| HN Mirror

Y	Hacker News new \| ask \| show \| jobs

by Zhyl 2739 days ago

Many of my issues will be specific to the environment. The thing that made me use the first perl one-liners is because I was used to using 'rename' in the command line and I was able to emulate this with perl more easily (using a regex substitution) than 'mv'.

The second and more pivotal one liner was when I needed to create a primary key to ensure I wasn't getting any dupes later down the pipeline (a requirement that came about as some of the other contractors on the project were messing with my exports and then blaming my files for their conflicting numbers). My first approach was to use the MD5 tool included in GIT bash, but this was prohibitively slow, taking 45 mins to loop through each line of a 4mb file. Not sure if there was a performance penalty on the box I was using, but the perl one liner did the job in a couple of seconds for all the files I had.

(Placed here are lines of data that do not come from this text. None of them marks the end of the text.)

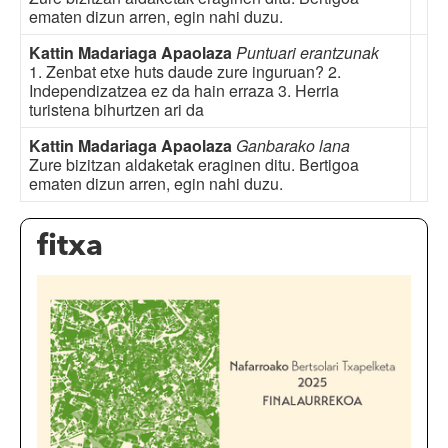
ematen dizun arren, egin nahi duzu.
Kattin Madariaga Apaolaza
Puntuari erantzunak
1. Zenbat etxe huts daude zure inguruan? 2.
Independizatzea ez da hain erraza 3. Herria
turistena bihurtzen ari da
Kattin Madariaga Apaolaza
Ganbarako lana
Zure bizitzan aldaketak eraginen ditu. Bertigoa
ematen dizun arren, egin nahi duzu.
fitxa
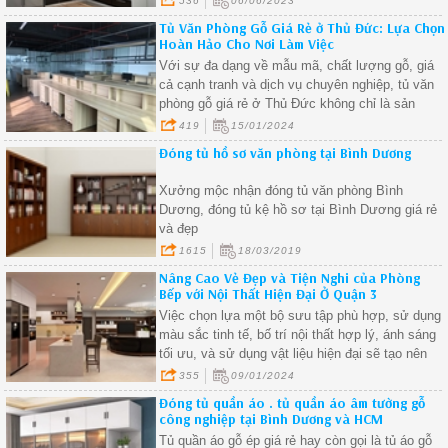
536
06/06/2023
so sánh các lựa chọn khác nhau
Tủ Văn Phòng Gỗ Giá Rẻ ở Thủ Đức: Lựa Chọn
Hoàn Hảo Cho Nơi Làm Việc
Với sự đa dạng về mẫu mã, chất lượng gỗ, giá
cả cạnh tranh và dịch vụ chuyên nghiệp, tủ văn
phòng gỗ giá rẻ ở Thủ Đức không chỉ là sản
phẩm nội thất, mà còn là đối tác lý tưởng để tạo
419
15/01/2024
nên một không gian làm việc hoàn hảo
Đóng tủ hồ sơ văn phòng tại Bình Dương
Xưởng mộc nhận đóng tủ văn phòng Bình
Dương, đóng tủ kệ hồ sơ tại Bình Dương giá rẻ
và đẹp
1615
18/03/2019
Nâng Cao Vẻ Đẹp và Tiện Nghi của Phòng
Bếp với Nội Thất Hiện Đại Ở Quận 3
Việc chọn lựa một bộ sưu tập phù hợp, sử dụng
màu sắc tinh tế, bố trí nội thất hợp lý, ánh sáng
tối ưu, và sử dụng vật liệu hiện đại sẽ tạo nên
một phòng bếp đẳng cấp và thú vị
355
09/01/2024
Đóng tủ quần áo . tủ quần áo âm tường gỗ
công nghiệp tại Bình Dương và HCM
Tủ quần áo gỗ ép giá rẻ hay còn gọi là tủ áo gỗ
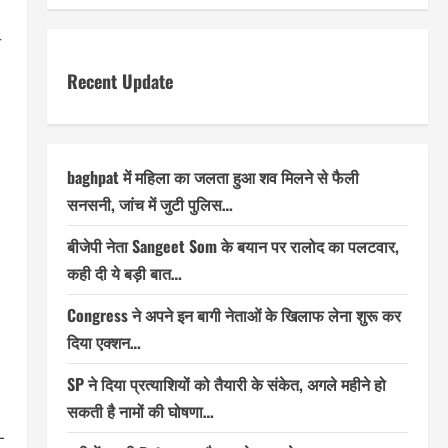
ी
Recent Update
baghpat में महिला का जलता हुआ शव मिलने से फैली
सनसनी, जांच में जुटी पुलिस…
बीजेपी नेता Sangeet Som के बयान पर रालोद का पलटवार,
कही दी ये बड़ी बात…
Congress ने अपने इन बागी नेताओं के खिलाफ लेना शुरू कर
दिया एक्शन…
SP ने दिया प्रत्याशियों को तैयारी के संकेत, अगले महीने हो
सकती है नामों की घोषणा…
-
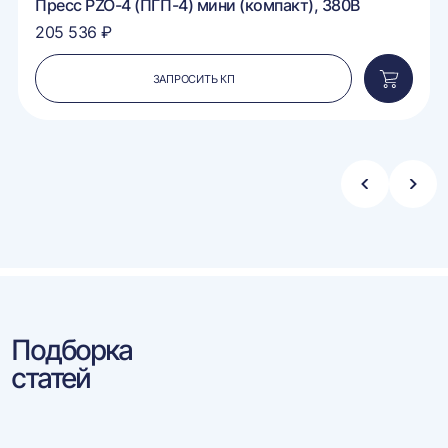
Пресс PZO-4 (ПГП-4) мини (компакт), 380В
205 536 ₽
ЗАПРОСИТЬ КП
вить
Добавит
в
ину
корзину
Стрелка
Стре
влево
впра
Подборка
статей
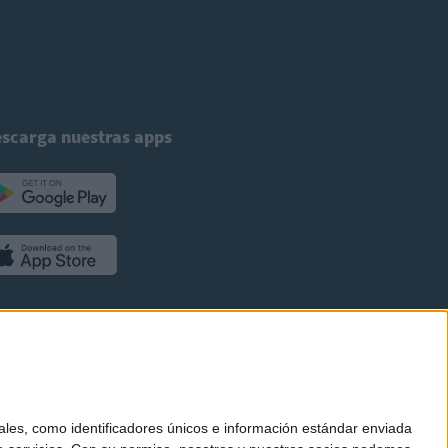
scarga nuestras apps
es, como identificadores únicos e información estándar enviada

After that it mostly became a question of maintainability, with the performance being a boosting factor. I found my perl deduping one liner was faster than either 'sort -u' or 'sort | uniq'. I was able to add new features and account for weird issues more easily. Regex was better than sed, syntax was more flexible than awk, there were more filtering options than grep.

Plus it was good fun. Perl has so many things that just feel so nice and tidy compared to bash.

Having said that, I still use Unix pipelines extensively, they just tend to be for ad hoc queries rather than for my automated reports.

1 comments

gronne 2739 days ago

All right - thanks for the elaboration. The perfomance diff sounds interesting. I might check it out at some point :)

link